Page MenuHomePhabricator

Create VictorOps config for new Data Platform SRE team
Closed, ResolvedPublic

Description

Hello O11y!

Per IRC conversation with @herron , we're onboarding a the new Data Platform SRE team into AlertManager and we need help creating the VictorOps config.

Thanks for your time and please let us know if you need additional info.

Event Timeline

Hey @bking, thanks for the task! Could you please point me towards the current team roster in order to get the ball rolling for team/account creations?

I'm wondering whether it would be a good idea to re-use the existing Data Engineering team and analytics route key, or make a new one. The reason I mention it is that, technically speaking, the Data Engineering team no longer has any embedded SREs (or Victorops seats) any more, since we moved to the Data-Platform-SRE team.

We had only integrated a couple of checks with this routing key and the recent team reorganisation has changed the landscape a little again.

Also, I believe that @Gehel was also thinking about whether or not we should have separate routing keys (or even teams) for supporting Discovery-Search systems (e.g. Elasticsearch, WDQS,WCQS etc) vs Data-Engineering systems (Hadoop, Hive, Presto, Superset, Druid etc). It might even be worth discussing this more widely, with people such as @WDoranWMF too, as we're reviewing how the alerting and Ops Week will work in the new team structure.

Sorry for muddying the water. :-)

herron changed the task status from Open to Stalled.Aug 15 2023, 4:59 PM

Thanks for the info. With this in mind I'm going to stall this victorops setup task while the details of the desired alerting/paging/team layout are decided. Once that's sorted please update with the desired team name(s) and members and we'll work on setting that up. Thanks!

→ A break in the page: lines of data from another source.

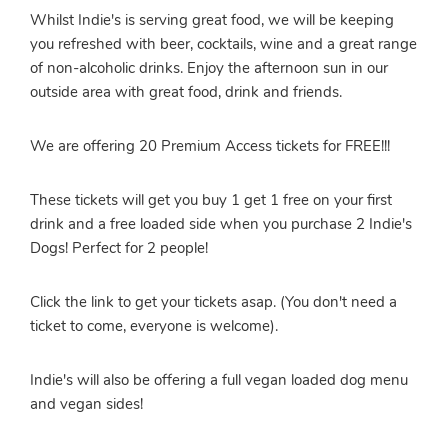
Whilst Indie's is serving great food, we will be keeping
you refreshed with beer, cocktails, wine and a great range
of non-alcoholic drinks. Enjoy the afternoon sun in our
outside area with great food, drink and friends.
We are offering 20 Premium Access tickets for FREE!!!
These tickets will get you buy 1 get 1 free on your first
drink and a free loaded side when you purchase 2 Indie's
Dogs! Perfect for 2 people!
Click the link to get your tickets asap. (You don't need a
ticket to come, everyone is welcome).
Indie's will also be offering a full vegan loaded dog menu
and vegan sides!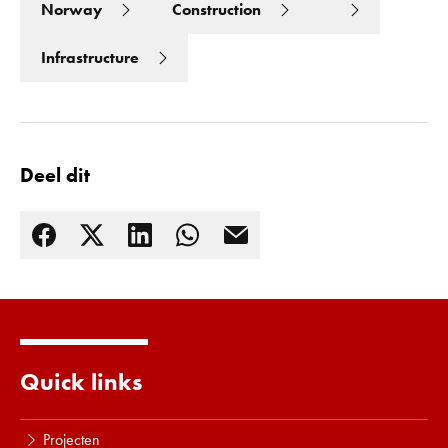
Norway
Construction
Infrastructure
Deel dit
Lees meer
Quick links
Projecten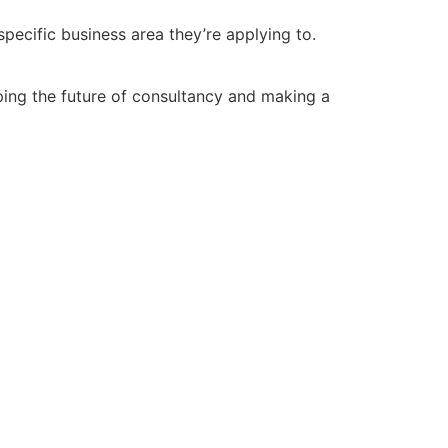
pecific business area they’re applying to.
aping the future of consultancy and making a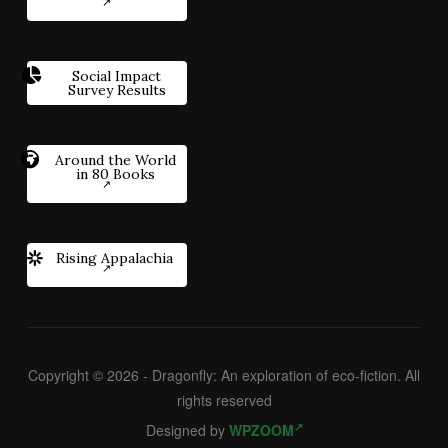
Social Impact
Survey Results
Around the World
in 80 Books
Rising Appalachia
Copyright © 2026 - Dragonfly: An exploration of eco-fiction. All
rights reserved
Designed by
WPZOOM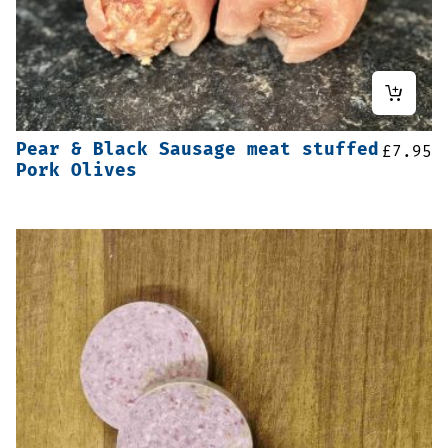
Pear & Black Sausage meat stuffed
£
7.95
Pork Olives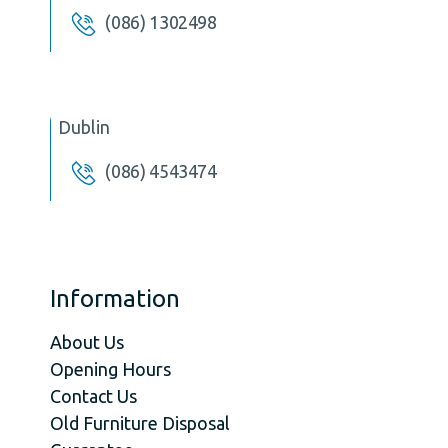
(086) 1302498
Dublin
(086) 4543474
Information
About Us
Opening Hours
Contact Us
Old Furniture Disposal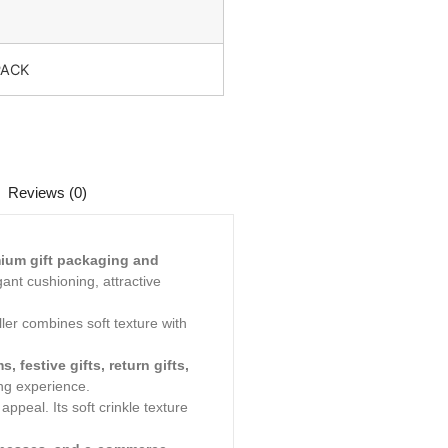
PACK
Reviews (0)
ium gift packaging and
gant cushioning, attractive
ler combines soft texture with
 festive gifts, return gifts,
ng experience.
peal. Its soft crinkle texture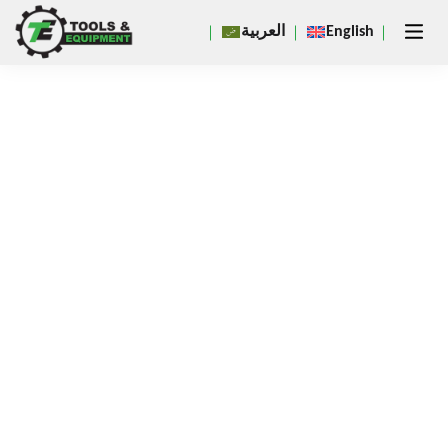
Close
العربية
English
×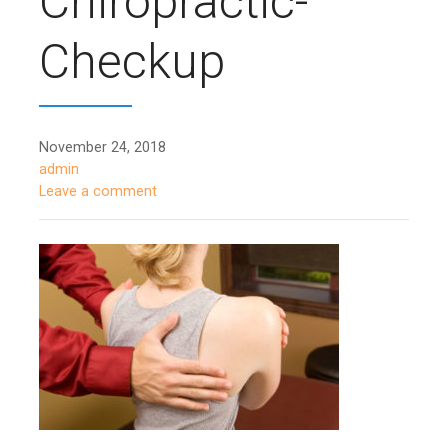
Chiropractic-
Checkup
November 24, 2018
admin
Leave a comment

To help move this forward, I've created a a DPE contact plan. Once the stakeholders are in agreement, we should be able to re-engage with this ticket. Sorry for the delay!

Gehel triaged this task as Low priority.Nov 22 2023, 9:50 AM
BTullis changed the task status from Stalled to Open.Feb 8 2024, 1:34 PM
BTullis claimed this task.
BTullis raised the priority of this task from Low to Medium.

Could someone from the observability team rename the analytics routing key in VictorOps to data-platform please?
I don't have the necessary rights to do so.
We will be changing the Icinga/Alertmanager configuration to match. Thanks.

image.png (691×397 px, 32 KB)

Could someone from the observability team rename the analytics routing key in VictorOps to data-platform please?

{{done}}

Thanks @fgiunchedi.

The new routing key is in place in the Alertmanager configuration. I have now merged this https://gerrit.wikimedia.org/r/c/operations/puppet/+/989900/5/modules/alertmanager/templates/alertmanager.yml.erb#331

I realise that there is still a small change we should make to the Icinga configuration, to update the victorops-analytics contactgroup.
https://github.com/wikimedia/operations-puppet/blob/production/modules/nagios_common/files/contactgroups.cfg#L119-L122

I'll make that change, then we can call this ticket done.

Change 1006047 had a related patch set uploaded (by Btullis; author: Btullis):

[operations/puppet@production] Rename victorops-analytics to victorops-data-platform

https://gerrit.wikimedia.org/r/1006047

Change 1006047 merged by Btullis:

[operations/puppet@production] Rename victorops-analytics to victorops-data-platform

https://gerrit.wikimedia.org/r/1006047

This final change is now deployed, so our victorops notification channel is available in both Alertmanager and Icinga.
Now we have to decide which services should be hooked up to page us and what our schedule / rotations should be like.